Good luck - we can't see your dog, so can't really give a very good recommendation. But stick around!


----------



## carmspack (Feb 2, 2011)

only my opinion , but I also would not do it. This is not minor surgery for even a young dog . I would throw anti inflammatories, MSM, Glucosamine, Chondroitin , into the diet . Surgery is an ordeal . Tissue regeneration is significantly lowered with age . I would give the best life for the time remaining , best food, best beneficial supplements . You can give MSM topically as it is absorbed into the skin.
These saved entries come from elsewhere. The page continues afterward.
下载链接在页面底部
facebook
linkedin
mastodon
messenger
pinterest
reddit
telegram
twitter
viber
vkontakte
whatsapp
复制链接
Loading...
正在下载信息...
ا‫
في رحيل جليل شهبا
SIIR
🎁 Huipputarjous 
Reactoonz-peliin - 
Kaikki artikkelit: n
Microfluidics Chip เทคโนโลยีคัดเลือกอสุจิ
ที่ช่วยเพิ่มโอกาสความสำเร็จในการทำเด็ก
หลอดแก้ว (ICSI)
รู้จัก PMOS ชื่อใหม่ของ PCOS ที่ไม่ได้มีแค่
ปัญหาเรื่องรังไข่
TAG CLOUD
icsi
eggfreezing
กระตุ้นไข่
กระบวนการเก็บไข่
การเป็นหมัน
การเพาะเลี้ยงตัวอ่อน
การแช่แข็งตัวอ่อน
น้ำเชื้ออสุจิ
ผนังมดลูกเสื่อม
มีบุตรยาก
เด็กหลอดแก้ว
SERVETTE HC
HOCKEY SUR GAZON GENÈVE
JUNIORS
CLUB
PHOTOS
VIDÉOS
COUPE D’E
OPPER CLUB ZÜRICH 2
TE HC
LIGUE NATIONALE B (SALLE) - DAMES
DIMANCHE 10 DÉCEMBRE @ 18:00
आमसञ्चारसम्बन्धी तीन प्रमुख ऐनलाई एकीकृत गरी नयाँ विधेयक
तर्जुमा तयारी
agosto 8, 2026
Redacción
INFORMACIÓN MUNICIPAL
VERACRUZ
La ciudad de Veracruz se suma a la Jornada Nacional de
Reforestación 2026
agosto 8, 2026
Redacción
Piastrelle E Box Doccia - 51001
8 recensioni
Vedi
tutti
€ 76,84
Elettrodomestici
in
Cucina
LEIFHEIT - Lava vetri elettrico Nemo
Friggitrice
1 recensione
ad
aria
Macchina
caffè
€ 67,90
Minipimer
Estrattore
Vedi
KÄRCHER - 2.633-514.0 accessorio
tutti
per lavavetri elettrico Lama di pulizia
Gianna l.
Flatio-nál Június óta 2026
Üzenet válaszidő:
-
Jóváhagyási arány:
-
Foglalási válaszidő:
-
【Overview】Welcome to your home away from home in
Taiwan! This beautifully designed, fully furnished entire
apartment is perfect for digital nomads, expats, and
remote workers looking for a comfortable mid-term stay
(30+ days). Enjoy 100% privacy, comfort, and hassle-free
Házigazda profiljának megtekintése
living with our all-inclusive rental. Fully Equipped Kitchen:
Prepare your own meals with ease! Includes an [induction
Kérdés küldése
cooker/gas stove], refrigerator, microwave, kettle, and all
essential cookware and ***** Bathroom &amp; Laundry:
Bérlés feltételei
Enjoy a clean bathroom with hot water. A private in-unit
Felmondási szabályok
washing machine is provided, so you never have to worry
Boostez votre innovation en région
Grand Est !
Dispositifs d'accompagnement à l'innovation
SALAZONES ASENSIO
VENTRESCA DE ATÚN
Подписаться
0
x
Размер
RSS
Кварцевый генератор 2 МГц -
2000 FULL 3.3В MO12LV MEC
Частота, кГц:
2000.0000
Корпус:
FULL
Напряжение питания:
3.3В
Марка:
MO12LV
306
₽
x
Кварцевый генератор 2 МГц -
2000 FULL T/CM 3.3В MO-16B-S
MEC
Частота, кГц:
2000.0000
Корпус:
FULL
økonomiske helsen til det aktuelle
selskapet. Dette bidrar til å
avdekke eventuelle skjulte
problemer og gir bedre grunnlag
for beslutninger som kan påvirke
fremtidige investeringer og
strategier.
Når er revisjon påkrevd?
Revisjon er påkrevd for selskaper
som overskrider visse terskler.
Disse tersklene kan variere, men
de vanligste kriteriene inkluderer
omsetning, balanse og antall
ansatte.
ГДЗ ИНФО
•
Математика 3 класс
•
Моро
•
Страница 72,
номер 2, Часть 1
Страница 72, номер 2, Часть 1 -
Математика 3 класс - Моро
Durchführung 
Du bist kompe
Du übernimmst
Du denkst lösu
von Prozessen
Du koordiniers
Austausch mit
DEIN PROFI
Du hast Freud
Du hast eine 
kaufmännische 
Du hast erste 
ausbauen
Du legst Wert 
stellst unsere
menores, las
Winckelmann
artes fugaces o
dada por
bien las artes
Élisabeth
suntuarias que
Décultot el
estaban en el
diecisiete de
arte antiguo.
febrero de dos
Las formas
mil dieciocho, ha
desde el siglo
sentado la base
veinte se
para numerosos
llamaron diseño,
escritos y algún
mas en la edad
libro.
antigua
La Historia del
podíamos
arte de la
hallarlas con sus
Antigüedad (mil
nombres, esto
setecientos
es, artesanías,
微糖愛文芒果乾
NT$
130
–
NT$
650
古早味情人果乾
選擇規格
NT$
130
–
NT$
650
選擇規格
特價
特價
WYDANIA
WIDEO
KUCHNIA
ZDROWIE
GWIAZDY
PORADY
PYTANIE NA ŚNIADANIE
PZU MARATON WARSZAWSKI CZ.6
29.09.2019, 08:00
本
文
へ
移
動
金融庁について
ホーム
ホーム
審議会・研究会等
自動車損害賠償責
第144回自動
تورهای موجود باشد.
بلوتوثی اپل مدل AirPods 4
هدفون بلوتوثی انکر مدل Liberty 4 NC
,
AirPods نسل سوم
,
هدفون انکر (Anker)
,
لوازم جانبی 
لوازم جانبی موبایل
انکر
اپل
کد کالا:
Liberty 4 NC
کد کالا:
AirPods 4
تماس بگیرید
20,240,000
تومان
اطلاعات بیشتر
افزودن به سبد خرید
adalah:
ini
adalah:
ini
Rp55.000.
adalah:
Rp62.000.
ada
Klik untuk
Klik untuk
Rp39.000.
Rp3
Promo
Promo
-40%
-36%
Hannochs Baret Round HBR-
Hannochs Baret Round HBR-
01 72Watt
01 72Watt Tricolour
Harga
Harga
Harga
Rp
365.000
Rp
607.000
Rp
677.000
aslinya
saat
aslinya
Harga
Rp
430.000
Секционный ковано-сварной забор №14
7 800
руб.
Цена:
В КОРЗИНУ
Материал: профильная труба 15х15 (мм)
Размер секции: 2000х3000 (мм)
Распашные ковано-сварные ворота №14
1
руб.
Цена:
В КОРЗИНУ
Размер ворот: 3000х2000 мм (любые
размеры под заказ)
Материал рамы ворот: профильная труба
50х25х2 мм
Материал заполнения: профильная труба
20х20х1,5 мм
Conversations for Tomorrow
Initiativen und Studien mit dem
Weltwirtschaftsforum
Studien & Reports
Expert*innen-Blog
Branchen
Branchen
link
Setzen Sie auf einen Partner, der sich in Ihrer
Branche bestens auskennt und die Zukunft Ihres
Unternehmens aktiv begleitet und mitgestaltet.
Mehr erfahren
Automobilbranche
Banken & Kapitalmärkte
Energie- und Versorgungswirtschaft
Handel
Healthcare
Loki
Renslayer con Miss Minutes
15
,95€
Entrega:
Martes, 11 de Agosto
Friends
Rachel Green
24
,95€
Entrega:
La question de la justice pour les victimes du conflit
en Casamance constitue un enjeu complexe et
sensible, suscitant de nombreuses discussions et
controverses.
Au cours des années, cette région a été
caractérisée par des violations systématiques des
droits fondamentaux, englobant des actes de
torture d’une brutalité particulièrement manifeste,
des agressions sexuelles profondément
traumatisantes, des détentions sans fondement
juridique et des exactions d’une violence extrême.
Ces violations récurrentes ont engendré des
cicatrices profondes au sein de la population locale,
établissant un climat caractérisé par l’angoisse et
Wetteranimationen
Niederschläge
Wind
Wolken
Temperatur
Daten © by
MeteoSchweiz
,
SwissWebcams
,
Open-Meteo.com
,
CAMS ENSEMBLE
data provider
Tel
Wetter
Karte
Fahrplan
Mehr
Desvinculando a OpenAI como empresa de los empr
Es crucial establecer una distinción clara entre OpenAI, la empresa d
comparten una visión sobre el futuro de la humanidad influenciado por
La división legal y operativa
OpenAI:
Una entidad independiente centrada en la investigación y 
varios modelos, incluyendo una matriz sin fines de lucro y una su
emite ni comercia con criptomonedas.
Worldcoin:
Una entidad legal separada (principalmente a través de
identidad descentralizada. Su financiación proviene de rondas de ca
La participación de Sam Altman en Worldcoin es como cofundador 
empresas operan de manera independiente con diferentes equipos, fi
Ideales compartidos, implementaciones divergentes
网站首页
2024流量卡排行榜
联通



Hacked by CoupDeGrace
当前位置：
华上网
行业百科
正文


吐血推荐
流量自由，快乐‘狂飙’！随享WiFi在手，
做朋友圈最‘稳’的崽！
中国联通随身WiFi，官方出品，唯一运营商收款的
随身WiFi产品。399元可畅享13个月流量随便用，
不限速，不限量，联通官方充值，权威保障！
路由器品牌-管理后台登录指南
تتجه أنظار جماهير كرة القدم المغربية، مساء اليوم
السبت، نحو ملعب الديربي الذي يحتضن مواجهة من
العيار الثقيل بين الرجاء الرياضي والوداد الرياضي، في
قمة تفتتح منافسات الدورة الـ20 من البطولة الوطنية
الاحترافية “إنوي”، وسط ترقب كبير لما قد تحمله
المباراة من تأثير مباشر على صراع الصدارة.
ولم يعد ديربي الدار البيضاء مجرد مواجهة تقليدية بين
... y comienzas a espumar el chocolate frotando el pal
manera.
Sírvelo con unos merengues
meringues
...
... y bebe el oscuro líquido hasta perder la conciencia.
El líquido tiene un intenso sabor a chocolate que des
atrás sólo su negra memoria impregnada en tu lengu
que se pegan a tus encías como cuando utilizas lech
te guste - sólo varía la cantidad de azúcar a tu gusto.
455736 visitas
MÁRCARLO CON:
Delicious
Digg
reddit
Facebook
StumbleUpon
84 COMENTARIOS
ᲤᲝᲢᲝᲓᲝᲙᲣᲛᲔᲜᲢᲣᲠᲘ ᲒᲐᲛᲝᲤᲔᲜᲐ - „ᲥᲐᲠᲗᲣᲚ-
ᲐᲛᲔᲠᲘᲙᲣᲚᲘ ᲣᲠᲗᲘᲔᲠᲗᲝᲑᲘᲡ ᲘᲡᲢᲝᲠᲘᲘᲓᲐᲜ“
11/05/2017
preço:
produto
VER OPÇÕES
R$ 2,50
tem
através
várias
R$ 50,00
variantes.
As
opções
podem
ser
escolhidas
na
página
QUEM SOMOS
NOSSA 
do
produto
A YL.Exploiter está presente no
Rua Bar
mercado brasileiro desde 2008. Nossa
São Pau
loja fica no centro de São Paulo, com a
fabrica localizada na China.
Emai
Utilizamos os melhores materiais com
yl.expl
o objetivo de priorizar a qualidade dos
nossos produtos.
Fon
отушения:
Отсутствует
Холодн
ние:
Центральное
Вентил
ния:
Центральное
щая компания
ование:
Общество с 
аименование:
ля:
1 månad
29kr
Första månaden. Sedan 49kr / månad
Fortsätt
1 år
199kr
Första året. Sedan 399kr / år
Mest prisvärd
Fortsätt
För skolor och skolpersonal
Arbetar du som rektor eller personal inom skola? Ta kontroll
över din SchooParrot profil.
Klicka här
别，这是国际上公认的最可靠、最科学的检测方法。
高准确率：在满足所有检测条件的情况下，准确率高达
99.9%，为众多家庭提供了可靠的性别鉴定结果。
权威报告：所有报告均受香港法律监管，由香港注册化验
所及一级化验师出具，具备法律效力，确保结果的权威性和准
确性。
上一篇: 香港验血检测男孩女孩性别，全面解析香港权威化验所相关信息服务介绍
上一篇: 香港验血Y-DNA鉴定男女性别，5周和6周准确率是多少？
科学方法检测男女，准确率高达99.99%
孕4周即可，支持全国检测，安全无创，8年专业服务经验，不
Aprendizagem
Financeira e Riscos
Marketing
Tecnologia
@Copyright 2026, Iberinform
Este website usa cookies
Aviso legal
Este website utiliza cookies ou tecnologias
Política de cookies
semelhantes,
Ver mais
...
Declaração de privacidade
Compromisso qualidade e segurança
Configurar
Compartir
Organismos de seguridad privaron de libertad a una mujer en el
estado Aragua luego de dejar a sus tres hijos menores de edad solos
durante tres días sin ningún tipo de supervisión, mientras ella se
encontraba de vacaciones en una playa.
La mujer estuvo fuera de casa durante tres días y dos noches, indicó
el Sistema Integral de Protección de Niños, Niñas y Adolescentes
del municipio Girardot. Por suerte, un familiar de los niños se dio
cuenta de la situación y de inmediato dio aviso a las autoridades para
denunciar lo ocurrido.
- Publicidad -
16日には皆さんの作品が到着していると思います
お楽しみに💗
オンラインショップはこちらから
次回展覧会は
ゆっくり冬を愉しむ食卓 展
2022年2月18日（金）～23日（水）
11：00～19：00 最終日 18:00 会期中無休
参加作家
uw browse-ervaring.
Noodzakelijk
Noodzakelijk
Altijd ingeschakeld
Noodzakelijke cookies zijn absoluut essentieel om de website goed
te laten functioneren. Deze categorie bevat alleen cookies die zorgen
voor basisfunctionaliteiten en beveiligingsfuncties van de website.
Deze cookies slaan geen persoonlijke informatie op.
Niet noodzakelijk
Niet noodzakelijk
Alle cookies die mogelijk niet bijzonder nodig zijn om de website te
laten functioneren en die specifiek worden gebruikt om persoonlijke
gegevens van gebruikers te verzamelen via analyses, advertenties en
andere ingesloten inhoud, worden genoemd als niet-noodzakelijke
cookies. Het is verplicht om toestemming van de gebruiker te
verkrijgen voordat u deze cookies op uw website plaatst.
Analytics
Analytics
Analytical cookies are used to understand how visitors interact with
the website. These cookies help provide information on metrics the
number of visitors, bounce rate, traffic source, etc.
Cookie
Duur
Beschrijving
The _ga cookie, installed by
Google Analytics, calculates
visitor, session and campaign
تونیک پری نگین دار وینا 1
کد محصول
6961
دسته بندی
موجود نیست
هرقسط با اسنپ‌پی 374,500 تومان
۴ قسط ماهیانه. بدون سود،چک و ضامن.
There are some sports formulaes which have cayenne or essential peppermint or lavender oil which are soothing . (good for muslce aches and sprains and carpal tunnel syndrome). Of course there is the old aspirin stand by for the bad days.
Good luck in making your decision.

Carmen
Carmspack Working German Shepherd Dogs


----------



## Good_Karma (Jun 28, 2009)

We had a THR done on our GSD mix when she was just over ONE year old. It was a very major surgery. Four months of VERY limited exercise (which would really impact the muscle tone on an older dog), and another 8 months before she could resume all her normal activities.

If you have an orthopedic surgeon telling you to go ahead and get a THR done, try to find a second opinion. It is just a huge surgery for an older dog, with a year-long recovery. 

Good luck. It's a tough decision to make.


----------



## debdeb (Mar 2, 2011)

*hip disp 10 year old gsd*

my dog with the bad hips that is 10 years old- we are currently giving him all the medicines i think we can give (glu, aspirin, vit c, arth pills, rubbing him with old wives remedy of wd 40) he can take a few steps then he has to sit, he cant stand long enough to go pee by himself. he is lifted or carted everywhere except in the house, we try to let him walk. his xray shows 1 side very poor and the other not too well. his blood work came back like that of a puppy (very good), so having a hard time deciding about this. thanks for all your input :help:


----------



## crboggs (Nov 13, 2010)

We put an elderly (11 yo) dog through major surgery exactly once. It took her about 4 of her remaining 9 months to rehab and recover. We'd have been better off managing her situation and letting her go peacefully rather than putting her through that...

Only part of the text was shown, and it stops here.